Since the start of 2014, the price of silver has lagged the other precious metals in many ways. Silver has really only kept pace with gold — even as silver is thought of as a leveraged bet on gold prices. Silver has notably underperformed another white metal, palladium, which is currently nearing a 52 week high. The hangover in the silver market from the 2011 price explosion still seems to be persistent, even as silver is up over 10% from its last December lows. Because silver industrial demand is still off from its 2011 peak (though many sources claim it is at least increasing) and with evidence of stockpile increases at places like the COMEX, few are taking seriously the idea that silver will ever retake its former peak of around 50 dollars, let alone move decisively to even higher levels.

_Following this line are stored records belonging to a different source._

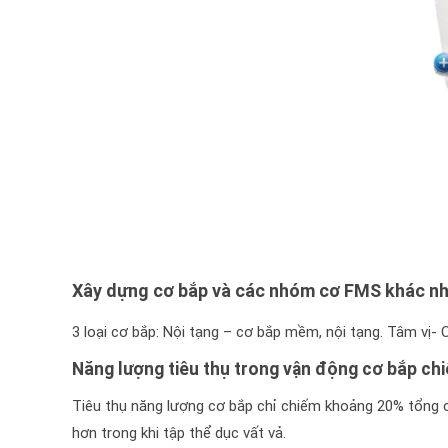
Xây dựng cơ bắp và các nhóm cơ FMS khác nh
3 loại cơ bắp: Nội tạng – cơ bắp mềm, nội tạng. Tâm vị- 
Năng lượng tiêu thụ trong vận động cơ bắp ch
Tiêu thụ năng lượng cơ bắp chỉ chiếm khoảng 20% tổng ch
hơn trong khi tập thể dục vất vả.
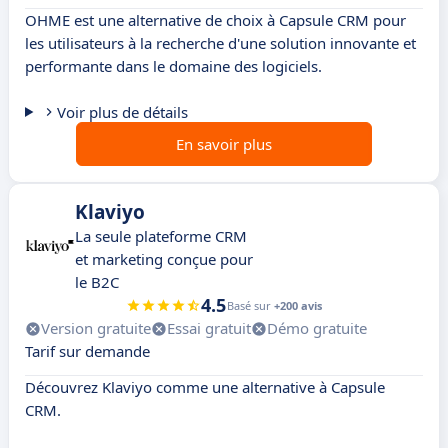
OHME est une alternative de choix à Capsule CRM pour
les utilisateurs à la recherche d'une solution innovante et
performante dans le domaine des logiciels.
Voir plus de détails
En savoir plus
Klaviyo
La seule plateforme CRM
et marketing conçue pour
le B2C
4.5
Basé sur
+200 avis
Version gratuite
Essai gratuit
Démo gratuite
Tarif sur demande
Découvrez Klaviyo comme une alternative à Capsule
CRM.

As an investor/speculator, thinking about how your assets perform during times of global political stress is a must. I realize that no one wants to wish for unfortunate things to happen globally, but the historical reality mandates otherwise. Increasing focus on the Russian military mobilization in response to civil unrest and the ousting of Ukrainian President Yanukovych should cause investors to ask whether or not they are truly diversified. Investors should seek out those investments that are truly non-correlated to the kinds of turbulence we are currently seeing in Eastern Europe.
According to some analysts, silver has just logged one of its longest periods of daily winning streaks (I think it was something like 14). Of course, in terms of price we are far from breaking any prior winning streaks since this most recent string of gains only took silver up about 11 or 12 percent in price. (In 1980, silver moved 50% up and down in a matter of days.) I would rather that speculators or investors understand that silver is an erratic metal– one that crushes the bulls and the bears with relentless moves– than have them attach too much importance to records like what we have seen recently. Many are often unable to stay on these moves in silver because they can’t believe how overbought (or oversold) the market has become.
Although silver did not move anywhere near its June lows during the December sell off– unlike gold– the silver price still failed to live up to its potential as 2014 got under way. Normally, you would expect silver to provide leverage to gold’s move, but that just has not been the case. On Friday, we finally saw silver jump significantly higher than gold in percentage terms. There is a large gap that needs to be filled between roughly 26 and 21- a gap that silver tried and failed to fill back in September. If you are trading intermediate term, it looks like silver might have a chance to do some catch up to gold and–especially– the mining stocks here in the weeks and months ahead.
Over the past couple of days, the performance of the gold and silver mining stocks deserves more attention than it is getting. As many of us argued, the collapse in mining stocks into late 2013 was nothing more than professional liquidation— meaning players who should have known better simply giving up and moving on to some other, hotter, investment. I’m sure many of these managers talked themselves into believing that gold and silver were heading far lower than in they in fact were, and I know that other asset managers had had enough of cost overruns and waste on the part of mining CEOs. Couple this with how loathed the mining shares were among gold and silver bullion investors (and I have the emails to prove it), and I felt you had all the ingredients for a great contrarian trade.